About the author
I build tools for languages, with a particular emphasis on the many languages that are usually excluded from today’s knowledge and technology resources. I was raised in the rural American state of Vermont, originally thinking I’d follow my mother and grandfather into mathematics. Visiting India as a teenager, though, I witnessed deprivation on a scale I had never imagined. I made poverty the focus of my studies, first for a BA at Columbia in New York, and then 9 years for a PhD at Yale. My anthropology research examined why people stay poor despite decades of well-intended development programs (here’s the abstract and here’s the text). Having spent summers milking cows in the countryside, I was attracted to do my field research in the remote highlands of southern Tanzania, where…
… I needed to speak Swahili if I was going to speak at all. To learn Swahili, I needed a dictionary – or “kamusi”, as it is called in Swahili. The best available was antiquated and difficult to use. Why not divide the alphabet into chunks and use this new thing called “the internet” to get a bunch of people to write a new dictionary together, I thought? This was 1994 – screens were green, disks were floppy, and modems trickled signal over telephone lines. I found the roughly 30 people in the world who both spoke Swahili and had email, and the Kamusi Project was born.
After a while, we tried cloning the project for the Yoruba language of Nigeria, and it was a disaster because the languages were too dissimilar. So when another language joined in, we dug deep into figuring out how to make a model that genuinely worked for more than a single language pair. It turned out that going from two languages to three was perniciously complicated, but the jump from three to four was a relatively straightforward extension of the new logic. And if four, why not five? If five, why not all 2000 African languages? If Africa, why not the rest of the world?
I’ve made some big mistakes as I’ve pushed forward on Kamusi. First, I concentrated on Swahili and other African languages, which can’t pay for themselves and don’t interest foundations and government agencies in the slightest. Second, I forgot to become a dot.com millionaire before setting out, and third, I neglected to put any time into the monetization potential of a central unified linguistic data repository.

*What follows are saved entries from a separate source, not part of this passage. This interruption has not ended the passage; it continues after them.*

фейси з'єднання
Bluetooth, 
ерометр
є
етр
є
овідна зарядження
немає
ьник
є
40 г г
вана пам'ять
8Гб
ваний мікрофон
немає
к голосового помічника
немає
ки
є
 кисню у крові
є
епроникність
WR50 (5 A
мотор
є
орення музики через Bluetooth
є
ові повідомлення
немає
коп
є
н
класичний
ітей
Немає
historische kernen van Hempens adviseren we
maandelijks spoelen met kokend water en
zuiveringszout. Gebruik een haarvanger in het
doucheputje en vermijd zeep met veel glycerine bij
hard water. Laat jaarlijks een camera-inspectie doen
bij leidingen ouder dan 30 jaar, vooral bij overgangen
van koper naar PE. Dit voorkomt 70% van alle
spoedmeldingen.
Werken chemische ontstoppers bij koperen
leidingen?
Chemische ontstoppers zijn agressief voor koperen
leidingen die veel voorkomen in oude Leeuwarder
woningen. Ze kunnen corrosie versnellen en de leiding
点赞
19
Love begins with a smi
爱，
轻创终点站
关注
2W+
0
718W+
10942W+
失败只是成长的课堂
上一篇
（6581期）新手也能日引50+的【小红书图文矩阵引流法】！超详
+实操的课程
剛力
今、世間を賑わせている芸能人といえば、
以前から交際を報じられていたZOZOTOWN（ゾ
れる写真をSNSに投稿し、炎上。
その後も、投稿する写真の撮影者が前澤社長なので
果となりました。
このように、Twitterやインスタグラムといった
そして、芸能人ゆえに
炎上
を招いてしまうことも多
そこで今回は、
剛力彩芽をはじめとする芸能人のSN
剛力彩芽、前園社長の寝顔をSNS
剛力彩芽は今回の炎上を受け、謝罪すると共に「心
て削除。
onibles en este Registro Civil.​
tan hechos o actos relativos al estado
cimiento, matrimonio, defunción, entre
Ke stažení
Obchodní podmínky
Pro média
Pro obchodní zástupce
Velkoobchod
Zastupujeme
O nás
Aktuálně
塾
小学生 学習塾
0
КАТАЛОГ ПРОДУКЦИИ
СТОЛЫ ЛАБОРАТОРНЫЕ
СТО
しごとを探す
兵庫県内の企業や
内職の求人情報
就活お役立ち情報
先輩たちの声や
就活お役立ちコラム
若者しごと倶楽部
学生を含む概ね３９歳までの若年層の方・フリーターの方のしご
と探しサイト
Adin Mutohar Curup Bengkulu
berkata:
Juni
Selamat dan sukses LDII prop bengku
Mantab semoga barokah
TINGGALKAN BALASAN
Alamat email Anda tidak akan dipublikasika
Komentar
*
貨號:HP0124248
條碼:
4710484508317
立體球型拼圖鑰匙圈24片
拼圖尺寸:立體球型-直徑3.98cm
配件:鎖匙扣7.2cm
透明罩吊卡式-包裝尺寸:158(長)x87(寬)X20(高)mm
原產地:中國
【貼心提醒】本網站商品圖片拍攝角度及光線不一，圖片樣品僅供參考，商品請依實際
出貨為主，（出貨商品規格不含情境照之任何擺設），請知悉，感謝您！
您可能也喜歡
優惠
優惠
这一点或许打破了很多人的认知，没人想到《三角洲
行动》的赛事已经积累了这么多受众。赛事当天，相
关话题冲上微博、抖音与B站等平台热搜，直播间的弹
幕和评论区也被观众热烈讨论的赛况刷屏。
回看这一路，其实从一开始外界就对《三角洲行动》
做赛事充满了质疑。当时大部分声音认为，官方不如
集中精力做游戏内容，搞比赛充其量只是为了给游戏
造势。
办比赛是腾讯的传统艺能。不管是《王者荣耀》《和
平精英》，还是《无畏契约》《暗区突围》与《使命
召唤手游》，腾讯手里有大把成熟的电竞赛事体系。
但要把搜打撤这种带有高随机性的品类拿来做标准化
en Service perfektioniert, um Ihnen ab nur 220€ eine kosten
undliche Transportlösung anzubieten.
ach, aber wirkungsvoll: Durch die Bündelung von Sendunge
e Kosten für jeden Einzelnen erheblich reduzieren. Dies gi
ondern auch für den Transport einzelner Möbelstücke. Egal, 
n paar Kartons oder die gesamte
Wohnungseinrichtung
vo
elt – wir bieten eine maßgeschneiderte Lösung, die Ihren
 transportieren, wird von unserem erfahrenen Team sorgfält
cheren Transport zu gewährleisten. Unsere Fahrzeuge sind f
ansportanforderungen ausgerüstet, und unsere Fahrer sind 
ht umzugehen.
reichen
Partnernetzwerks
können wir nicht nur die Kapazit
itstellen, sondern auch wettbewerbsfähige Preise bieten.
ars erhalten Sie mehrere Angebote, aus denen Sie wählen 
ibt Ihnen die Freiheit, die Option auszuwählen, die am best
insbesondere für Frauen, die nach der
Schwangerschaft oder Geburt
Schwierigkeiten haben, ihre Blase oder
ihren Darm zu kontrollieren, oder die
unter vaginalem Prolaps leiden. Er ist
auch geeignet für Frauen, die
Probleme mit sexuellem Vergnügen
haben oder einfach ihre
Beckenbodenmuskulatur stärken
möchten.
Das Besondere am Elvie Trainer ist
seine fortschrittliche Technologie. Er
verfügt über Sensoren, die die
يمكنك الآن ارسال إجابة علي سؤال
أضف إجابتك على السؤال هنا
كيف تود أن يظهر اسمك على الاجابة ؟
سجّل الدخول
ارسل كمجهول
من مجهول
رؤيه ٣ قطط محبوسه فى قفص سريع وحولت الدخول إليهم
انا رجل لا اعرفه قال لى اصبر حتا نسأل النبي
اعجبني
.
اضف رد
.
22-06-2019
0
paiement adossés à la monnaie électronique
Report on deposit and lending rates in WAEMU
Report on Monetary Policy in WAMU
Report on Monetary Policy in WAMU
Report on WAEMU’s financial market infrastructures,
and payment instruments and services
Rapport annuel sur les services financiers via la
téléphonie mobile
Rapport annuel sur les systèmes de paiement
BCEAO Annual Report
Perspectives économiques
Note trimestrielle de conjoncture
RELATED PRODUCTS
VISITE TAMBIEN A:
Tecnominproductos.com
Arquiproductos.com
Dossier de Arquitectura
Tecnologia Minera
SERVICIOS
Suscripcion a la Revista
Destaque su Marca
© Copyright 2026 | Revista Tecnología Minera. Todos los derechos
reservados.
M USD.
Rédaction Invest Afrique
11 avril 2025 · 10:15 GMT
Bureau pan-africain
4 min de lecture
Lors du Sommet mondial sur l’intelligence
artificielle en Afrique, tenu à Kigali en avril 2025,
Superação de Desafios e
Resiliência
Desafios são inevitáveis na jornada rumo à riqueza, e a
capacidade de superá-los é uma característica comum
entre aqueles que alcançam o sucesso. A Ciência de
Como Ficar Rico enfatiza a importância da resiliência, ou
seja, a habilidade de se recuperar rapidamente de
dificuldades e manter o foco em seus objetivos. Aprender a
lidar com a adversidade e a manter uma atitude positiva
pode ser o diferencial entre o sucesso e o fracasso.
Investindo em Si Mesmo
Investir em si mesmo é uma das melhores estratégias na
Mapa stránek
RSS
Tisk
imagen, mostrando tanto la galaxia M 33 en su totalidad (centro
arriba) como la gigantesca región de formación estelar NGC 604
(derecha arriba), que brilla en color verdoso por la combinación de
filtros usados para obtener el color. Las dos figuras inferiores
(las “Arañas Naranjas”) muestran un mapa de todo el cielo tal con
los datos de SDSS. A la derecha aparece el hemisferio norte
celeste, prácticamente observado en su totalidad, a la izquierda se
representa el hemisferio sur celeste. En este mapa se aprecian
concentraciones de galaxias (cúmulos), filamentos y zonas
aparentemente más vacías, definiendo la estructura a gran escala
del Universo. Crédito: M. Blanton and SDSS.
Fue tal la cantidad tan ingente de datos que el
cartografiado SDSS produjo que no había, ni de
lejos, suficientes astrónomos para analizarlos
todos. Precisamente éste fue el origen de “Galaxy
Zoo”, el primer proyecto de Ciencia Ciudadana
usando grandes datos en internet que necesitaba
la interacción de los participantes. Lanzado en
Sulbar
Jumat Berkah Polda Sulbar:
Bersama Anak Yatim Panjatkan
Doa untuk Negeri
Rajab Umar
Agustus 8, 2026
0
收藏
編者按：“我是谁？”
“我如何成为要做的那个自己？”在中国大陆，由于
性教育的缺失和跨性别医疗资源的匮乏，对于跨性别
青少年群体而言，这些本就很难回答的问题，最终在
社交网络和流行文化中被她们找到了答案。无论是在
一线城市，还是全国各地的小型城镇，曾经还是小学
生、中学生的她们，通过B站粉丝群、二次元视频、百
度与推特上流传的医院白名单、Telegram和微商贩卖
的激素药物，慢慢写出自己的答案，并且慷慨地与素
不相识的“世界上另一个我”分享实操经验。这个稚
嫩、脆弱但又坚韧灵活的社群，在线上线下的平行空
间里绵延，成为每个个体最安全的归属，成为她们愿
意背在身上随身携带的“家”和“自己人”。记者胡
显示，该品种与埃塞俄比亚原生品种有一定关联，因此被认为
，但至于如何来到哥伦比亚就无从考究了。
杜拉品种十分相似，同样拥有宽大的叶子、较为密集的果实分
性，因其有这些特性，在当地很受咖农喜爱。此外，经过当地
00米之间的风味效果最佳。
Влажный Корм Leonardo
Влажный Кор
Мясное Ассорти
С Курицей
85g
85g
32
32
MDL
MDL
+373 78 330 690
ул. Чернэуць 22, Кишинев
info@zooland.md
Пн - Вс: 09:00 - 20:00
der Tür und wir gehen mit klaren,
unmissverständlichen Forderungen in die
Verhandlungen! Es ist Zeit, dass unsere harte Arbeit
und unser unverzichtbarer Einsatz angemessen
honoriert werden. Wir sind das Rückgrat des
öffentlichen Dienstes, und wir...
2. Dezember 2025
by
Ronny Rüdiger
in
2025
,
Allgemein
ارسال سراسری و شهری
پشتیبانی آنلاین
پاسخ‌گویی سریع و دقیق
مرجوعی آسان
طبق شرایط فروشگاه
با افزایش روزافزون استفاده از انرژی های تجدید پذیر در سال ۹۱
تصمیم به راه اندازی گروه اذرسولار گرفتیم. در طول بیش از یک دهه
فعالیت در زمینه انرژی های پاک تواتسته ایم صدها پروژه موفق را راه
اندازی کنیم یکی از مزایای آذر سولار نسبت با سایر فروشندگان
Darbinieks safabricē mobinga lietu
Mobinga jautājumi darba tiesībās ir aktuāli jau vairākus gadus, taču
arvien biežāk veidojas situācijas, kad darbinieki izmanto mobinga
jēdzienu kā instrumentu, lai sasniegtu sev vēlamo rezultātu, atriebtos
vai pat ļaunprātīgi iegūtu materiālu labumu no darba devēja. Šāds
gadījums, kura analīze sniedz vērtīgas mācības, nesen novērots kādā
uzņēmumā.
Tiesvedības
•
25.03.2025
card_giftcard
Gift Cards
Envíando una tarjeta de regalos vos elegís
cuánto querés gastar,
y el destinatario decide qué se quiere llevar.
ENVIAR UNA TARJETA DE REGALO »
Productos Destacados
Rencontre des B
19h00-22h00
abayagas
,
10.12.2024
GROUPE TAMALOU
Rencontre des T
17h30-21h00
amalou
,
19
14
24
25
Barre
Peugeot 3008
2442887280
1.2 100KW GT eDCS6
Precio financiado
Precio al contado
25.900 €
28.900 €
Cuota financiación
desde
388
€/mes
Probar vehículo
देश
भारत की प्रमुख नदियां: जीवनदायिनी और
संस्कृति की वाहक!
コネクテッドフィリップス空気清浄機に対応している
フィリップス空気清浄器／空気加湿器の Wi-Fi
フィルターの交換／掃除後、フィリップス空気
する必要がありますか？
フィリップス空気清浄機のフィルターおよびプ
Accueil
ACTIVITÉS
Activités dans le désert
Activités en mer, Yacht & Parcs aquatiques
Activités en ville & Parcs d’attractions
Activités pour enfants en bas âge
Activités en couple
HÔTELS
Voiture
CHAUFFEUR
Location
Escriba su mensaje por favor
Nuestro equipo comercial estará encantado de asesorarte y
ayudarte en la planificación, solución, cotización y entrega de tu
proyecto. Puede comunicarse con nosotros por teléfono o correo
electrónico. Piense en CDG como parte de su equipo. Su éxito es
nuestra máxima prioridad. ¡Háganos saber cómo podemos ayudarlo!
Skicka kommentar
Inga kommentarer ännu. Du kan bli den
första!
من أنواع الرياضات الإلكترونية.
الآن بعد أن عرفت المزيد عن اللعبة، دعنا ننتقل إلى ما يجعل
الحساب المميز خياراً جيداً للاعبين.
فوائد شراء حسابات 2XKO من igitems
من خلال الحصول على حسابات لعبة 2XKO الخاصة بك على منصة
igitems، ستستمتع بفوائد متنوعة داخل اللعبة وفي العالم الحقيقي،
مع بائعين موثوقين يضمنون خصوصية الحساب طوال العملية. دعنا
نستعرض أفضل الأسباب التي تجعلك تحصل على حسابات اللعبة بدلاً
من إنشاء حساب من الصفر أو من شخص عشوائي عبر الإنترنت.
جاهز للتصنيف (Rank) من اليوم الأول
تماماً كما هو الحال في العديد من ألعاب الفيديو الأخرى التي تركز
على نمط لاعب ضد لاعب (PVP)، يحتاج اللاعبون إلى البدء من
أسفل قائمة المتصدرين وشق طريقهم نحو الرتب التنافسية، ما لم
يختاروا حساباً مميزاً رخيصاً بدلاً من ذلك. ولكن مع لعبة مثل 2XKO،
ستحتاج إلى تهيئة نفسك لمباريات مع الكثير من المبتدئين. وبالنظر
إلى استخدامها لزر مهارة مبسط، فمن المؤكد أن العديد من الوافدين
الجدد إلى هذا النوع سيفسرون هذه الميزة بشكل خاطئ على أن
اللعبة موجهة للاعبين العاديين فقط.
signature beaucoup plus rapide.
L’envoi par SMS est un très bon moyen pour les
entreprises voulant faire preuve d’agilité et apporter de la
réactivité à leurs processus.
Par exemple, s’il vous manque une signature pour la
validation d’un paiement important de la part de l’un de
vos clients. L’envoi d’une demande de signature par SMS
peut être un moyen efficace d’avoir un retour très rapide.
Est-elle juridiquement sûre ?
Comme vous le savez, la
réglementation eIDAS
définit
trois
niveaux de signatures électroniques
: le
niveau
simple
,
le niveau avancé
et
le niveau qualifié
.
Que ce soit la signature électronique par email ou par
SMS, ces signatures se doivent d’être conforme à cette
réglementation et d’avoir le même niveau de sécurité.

And, I totally failed to move to Silicon Valley. So the project has moved forward in fits and bursts, with sporadic bits of funding, a lot of effort from students and volunteers, and a new approach to digitizing the world’s languages that will, I hope, begin to make a difference in the very near future.
I moved to Switzerland in 2007 for family reasons, and enjoy raising my daughter away from the threat of gun violence experienced in the US. Working through Kamusi, now an independent, non-profit NGO registered in the State of Delaware (501(c)(3)) and the Canton of Vaud, and also for several years at the Swiss Federal Institute of Technology in Lausanne (the LSIR lab at EPFL and now part of the EdTech Collider), I spend my days designing ways to gather data from all 7000 languages, and exploring new ways to deploy that linguistic knowledge within cutting-edge technology.